BEGIN

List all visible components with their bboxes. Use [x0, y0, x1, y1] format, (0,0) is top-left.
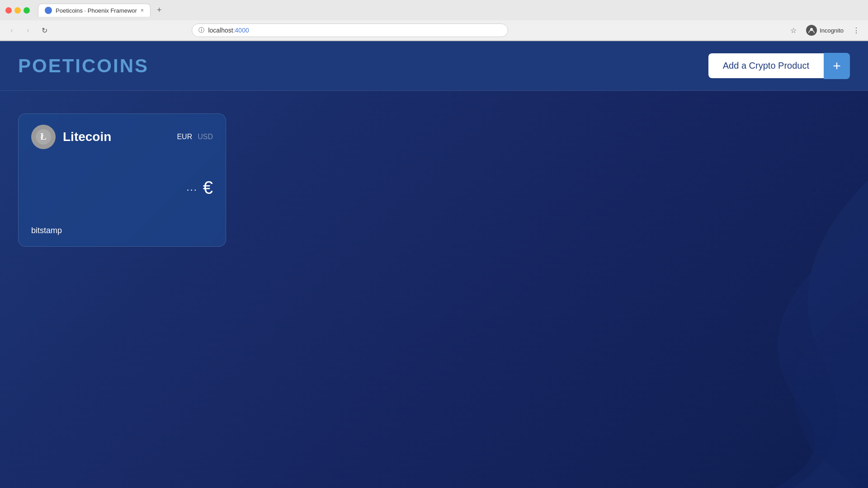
- address-bar-url: localhost:4000: [208, 27, 249, 34]
- price-currency-symbol: €: [203, 178, 213, 198]
- tab-close-button[interactable]: ×: [141, 7, 144, 14]
- new-tab-button[interactable]: +: [153, 4, 165, 17]
- app-main: Ł Litecoin EUR USD ... € bit: [0, 91, 868, 269]
- traffic-lights: [5, 7, 30, 14]
- currency-toggle[interactable]: EUR USD: [177, 133, 213, 141]
- card-bottom: bitstamp: [31, 226, 213, 235]
- price-loading-dots: ...: [186, 182, 197, 193]
- minimize-window-button[interactable]: [14, 7, 21, 14]
- back-button[interactable]: ‹: [5, 24, 18, 37]
- browser-right-icons: ☆ Incognito ⋮: [787, 23, 863, 38]
- coin-info: Ł Litecoin: [31, 125, 111, 149]
- exchange-name: bitstamp: [31, 226, 62, 235]
- browser-toolbar: ‹ › ↻ ⓘ localhost:4000 ☆ Incognito ⋮: [0, 20, 868, 41]
- app-container: POETICOINS Add a Crypto Product + Ł Lite…: [0, 41, 868, 488]
- browser-tab-active[interactable]: Poeticoins · Phoenix Framewor ×: [38, 4, 151, 17]
- address-bar[interactable]: ⓘ localhost:4000: [192, 23, 508, 37]
- menu-button[interactable]: ⋮: [850, 24, 863, 37]
- coin-icon-litecoin: Ł: [31, 125, 56, 149]
- maximize-window-button[interactable]: [24, 7, 30, 14]
- browser-titlebar: Poeticoins · Phoenix Framewor × +: [0, 0, 868, 20]
- app-header: POETICOINS Add a Crypto Product +: [0, 41, 868, 91]
- currency-eur-label[interactable]: EUR: [177, 133, 192, 141]
- card-top: Ł Litecoin EUR USD: [31, 125, 213, 149]
- incognito-button[interactable]: Incognito: [802, 23, 847, 38]
- incognito-icon: [806, 25, 817, 36]
- crypto-card-litecoin[interactable]: Ł Litecoin EUR USD ... € bit: [18, 113, 226, 247]
- address-bar-security-icon: ⓘ: [198, 26, 204, 34]
- forward-button[interactable]: ›: [22, 24, 34, 37]
- tab-bar: Poeticoins · Phoenix Framewor × +: [38, 4, 863, 17]
- coin-name: Litecoin: [63, 130, 111, 144]
- card-middle: ... €: [31, 170, 213, 205]
- add-crypto-product-button[interactable]: Add a Crypto Product: [708, 53, 824, 78]
- refresh-button[interactable]: ↻: [38, 24, 51, 37]
- currency-usd-label[interactable]: USD: [198, 133, 213, 141]
- svg-text:Ł: Ł: [40, 131, 46, 141]
- incognito-label: Incognito: [820, 27, 844, 34]
- add-icon-button[interactable]: +: [824, 53, 850, 79]
- close-window-button[interactable]: [5, 7, 12, 14]
- tab-favicon: [45, 7, 52, 14]
- header-right: Add a Crypto Product +: [708, 53, 850, 79]
- browser-chrome: Poeticoins · Phoenix Framewor × + ‹ › ↻ …: [0, 0, 868, 41]
- app-logo: POETICOINS: [18, 55, 149, 77]
- bookmark-button[interactable]: ☆: [787, 24, 800, 37]
- tab-title: Poeticoins · Phoenix Framewor: [56, 7, 137, 14]
- price-display: ... €: [186, 178, 213, 198]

END

When you copy the lines above, drop the pictures and keep everything else exact.

List all visible components with their bboxes. Use [x0, y0, x1, y1] format, (0,0) is top-left.
- address-bar-url: localhost:4000: [208, 27, 249, 34]
- price-currency-symbol: €: [203, 178, 213, 198]
- tab-close-button[interactable]: ×: [141, 7, 144, 14]
- new-tab-button[interactable]: +: [153, 4, 165, 17]
- app-main: Ł Litecoin EUR USD ... € bit: [0, 91, 868, 269]
- traffic-lights: [5, 7, 30, 14]
- currency-toggle[interactable]: EUR USD: [177, 133, 213, 141]
- card-bottom: bitstamp: [31, 226, 213, 235]
- price-loading-dots: ...: [186, 182, 197, 193]
- minimize-window-button[interactable]: [14, 7, 21, 14]
- back-button[interactable]: ‹: [5, 24, 18, 37]
- browser-right-icons: ☆ Incognito ⋮: [787, 23, 863, 38]
- coin-info: Ł Litecoin: [31, 125, 111, 149]
- exchange-name: bitstamp: [31, 226, 62, 235]
- browser-toolbar: ‹ › ↻ ⓘ localhost:4000 ☆ Incognito ⋮: [0, 20, 868, 41]
- app-container: POETICOINS Add a Crypto Product + Ł Lite…: [0, 41, 868, 488]
- browser-tab-active[interactable]: Poeticoins · Phoenix Framewor ×: [38, 4, 151, 17]
- address-bar[interactable]: ⓘ localhost:4000: [192, 23, 508, 37]
- menu-button[interactable]: ⋮: [850, 24, 863, 37]
- coin-icon-litecoin: Ł: [31, 125, 56, 149]
- maximize-window-button[interactable]: [24, 7, 30, 14]
- browser-titlebar: Poeticoins · Phoenix Framewor × +: [0, 0, 868, 20]
- app-header: POETICOINS Add a Crypto Product +: [0, 41, 868, 91]
- currency-eur-label[interactable]: EUR: [177, 133, 192, 141]
- card-top: Ł Litecoin EUR USD: [31, 125, 213, 149]
- incognito-button[interactable]: Incognito: [802, 23, 847, 38]
- incognito-icon: [806, 25, 817, 36]
- crypto-card-litecoin[interactable]: Ł Litecoin EUR USD ... € bit: [18, 113, 226, 247]
- address-bar-security-icon: ⓘ: [198, 26, 204, 34]
- forward-button[interactable]: ›: [22, 24, 34, 37]
- tab-bar: Poeticoins · Phoenix Framewor × +: [38, 4, 863, 17]
- coin-name: Litecoin: [63, 130, 111, 144]
- card-middle: ... €: [31, 170, 213, 205]
- add-crypto-product-button[interactable]: Add a Crypto Product: [708, 53, 824, 78]
- refresh-button[interactable]: ↻: [38, 24, 51, 37]
- currency-usd-label[interactable]: USD: [198, 133, 213, 141]
- svg-text:Ł: Ł: [40, 131, 46, 141]
- incognito-label: Incognito: [820, 27, 844, 34]
- add-icon-button[interactable]: +: [824, 53, 850, 79]
- close-window-button[interactable]: [5, 7, 12, 14]
- tab-favicon: [45, 7, 52, 14]
- header-right: Add a Crypto Product +: [708, 53, 850, 79]
- browser-chrome: Poeticoins · Phoenix Framewor × + ‹ › ↻ …: [0, 0, 868, 41]
- app-logo: POETICOINS: [18, 55, 149, 77]
- bookmark-button[interactable]: ☆: [787, 24, 800, 37]
- tab-title: Poeticoins · Phoenix Framewor: [56, 7, 137, 14]
- price-display: ... €: [186, 178, 213, 198]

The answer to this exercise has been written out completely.